El pibe de pelo amarillo dejó diseño gráfico al final del CBC y enseguida tuvo su primera oferta laboral de historieta. El pibe de melena glam y yo seguimos en la facultad un año más, en el que nos hicimos íntimos amigos. Ellos hicieron juntos un fazine y yo los ayudé a distribuirlo. Después, el pibe de pelo amarillo tuvo una oferta para hacer una serie y me preguntó si quería escribir el guión. No pasamos del número uno, pero quién nos quita lo bailado. Fue mi primera publicación. Nunca más volví a sentir la emoción que sentí al tener ese cómic en las manos. Ni siquiera cuando apenas más tarde, el pibe de melena glam y yo (de nuevo como guionista) empezamos a publicar nuestra propia serie; una sobre cuatro amigos muy perdedores que nos dio grandes alegrías.

¿Qué hubiera pasado si no los hubiera conocido? ¿Hubiera logrado ser dibujante de historieta? Quizás sí o quizás no. A esta altura ya no importa. Pero de algo estoy seguro: de no haberlos conocido, no me hubiera puesto a escribir esos primeros guiones que abrieron la compuerta. Francamente, creo que mi verdadera vocación es narrar, más allá de las herramientas que use.
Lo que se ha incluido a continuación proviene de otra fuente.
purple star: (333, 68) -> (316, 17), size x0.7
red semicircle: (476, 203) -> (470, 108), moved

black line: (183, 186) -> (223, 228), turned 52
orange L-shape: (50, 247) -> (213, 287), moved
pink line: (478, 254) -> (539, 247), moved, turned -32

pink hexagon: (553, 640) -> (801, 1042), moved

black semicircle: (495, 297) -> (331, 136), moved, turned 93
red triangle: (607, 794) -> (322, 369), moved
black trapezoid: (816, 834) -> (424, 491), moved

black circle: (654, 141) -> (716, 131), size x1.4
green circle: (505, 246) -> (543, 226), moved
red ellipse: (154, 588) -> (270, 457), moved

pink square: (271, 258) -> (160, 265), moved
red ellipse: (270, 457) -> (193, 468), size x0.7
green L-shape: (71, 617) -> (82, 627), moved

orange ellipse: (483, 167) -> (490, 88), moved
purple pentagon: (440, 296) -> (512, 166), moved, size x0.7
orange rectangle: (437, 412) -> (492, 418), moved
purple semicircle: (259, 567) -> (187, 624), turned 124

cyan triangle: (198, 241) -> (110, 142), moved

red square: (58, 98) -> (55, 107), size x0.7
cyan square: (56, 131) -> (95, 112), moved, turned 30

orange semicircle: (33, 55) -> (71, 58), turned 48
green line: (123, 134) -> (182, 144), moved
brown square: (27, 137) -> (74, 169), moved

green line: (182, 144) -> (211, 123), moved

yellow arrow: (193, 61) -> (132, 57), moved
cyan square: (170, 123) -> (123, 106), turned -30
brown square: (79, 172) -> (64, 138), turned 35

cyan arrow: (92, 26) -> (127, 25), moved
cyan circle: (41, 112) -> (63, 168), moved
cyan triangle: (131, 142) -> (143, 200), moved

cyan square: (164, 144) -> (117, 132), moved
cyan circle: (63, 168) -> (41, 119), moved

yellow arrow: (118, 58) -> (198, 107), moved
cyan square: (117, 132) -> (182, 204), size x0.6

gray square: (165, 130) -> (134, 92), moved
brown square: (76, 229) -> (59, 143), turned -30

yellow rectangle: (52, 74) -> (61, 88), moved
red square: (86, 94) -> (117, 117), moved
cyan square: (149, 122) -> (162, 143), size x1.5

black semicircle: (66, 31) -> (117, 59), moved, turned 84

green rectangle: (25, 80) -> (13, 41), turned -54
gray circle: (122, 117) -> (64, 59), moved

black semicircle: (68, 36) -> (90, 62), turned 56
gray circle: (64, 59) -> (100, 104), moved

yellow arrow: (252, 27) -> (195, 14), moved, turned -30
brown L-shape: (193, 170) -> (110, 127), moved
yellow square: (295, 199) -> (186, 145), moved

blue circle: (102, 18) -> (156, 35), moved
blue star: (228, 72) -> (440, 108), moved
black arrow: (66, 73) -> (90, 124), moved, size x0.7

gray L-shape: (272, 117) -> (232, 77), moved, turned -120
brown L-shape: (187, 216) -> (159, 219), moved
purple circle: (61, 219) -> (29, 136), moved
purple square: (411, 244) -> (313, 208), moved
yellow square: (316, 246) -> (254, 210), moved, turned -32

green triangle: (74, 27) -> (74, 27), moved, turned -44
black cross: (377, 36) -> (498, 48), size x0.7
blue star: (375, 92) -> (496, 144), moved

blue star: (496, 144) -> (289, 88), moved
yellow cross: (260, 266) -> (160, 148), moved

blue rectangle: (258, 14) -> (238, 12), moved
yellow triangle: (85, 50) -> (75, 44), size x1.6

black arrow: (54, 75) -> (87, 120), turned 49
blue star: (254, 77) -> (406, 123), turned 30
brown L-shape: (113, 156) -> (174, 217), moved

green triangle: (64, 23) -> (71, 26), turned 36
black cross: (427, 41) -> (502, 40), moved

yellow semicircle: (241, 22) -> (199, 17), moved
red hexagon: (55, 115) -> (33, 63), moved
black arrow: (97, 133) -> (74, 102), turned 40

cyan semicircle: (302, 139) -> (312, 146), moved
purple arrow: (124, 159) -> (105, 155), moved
Y acá estoy, narrando.

Por eso no les guardo rencor a esos canallas, a pesar de la crueldad inhumana con que destrozaron mi sueño. Hoy en día, seguimos siendo grandes amigos.

10 comentarios en «Cómo NO me convertí en dibujante de historietas»

  1. Que buenas estas anécdotas y que bueno enterarme que no somos pocos los que tratamos de seguir una carrera «normal» a la par que tratamos de seguir fieles a lo que nos apasiona, y que muchas veces terminamos dejando lo «normal» de lado porque nos damos cuenta que no encajamos en eso.
    Me hubiese gustado haber sabido de la escuela de Garaycochea mucho antes, porque cuando me mudé a capital ya había dejado de er un pibe, y había dejado atrás dos carreras inconclusas y arrancaba la tercera (que sufrió el mismo destino que las anteriores). Me hubiese gustado aprender más del oficio de historieta de la mano de los grandes.
    Un gran abrazo, disfruté mucho esta entrada del blog.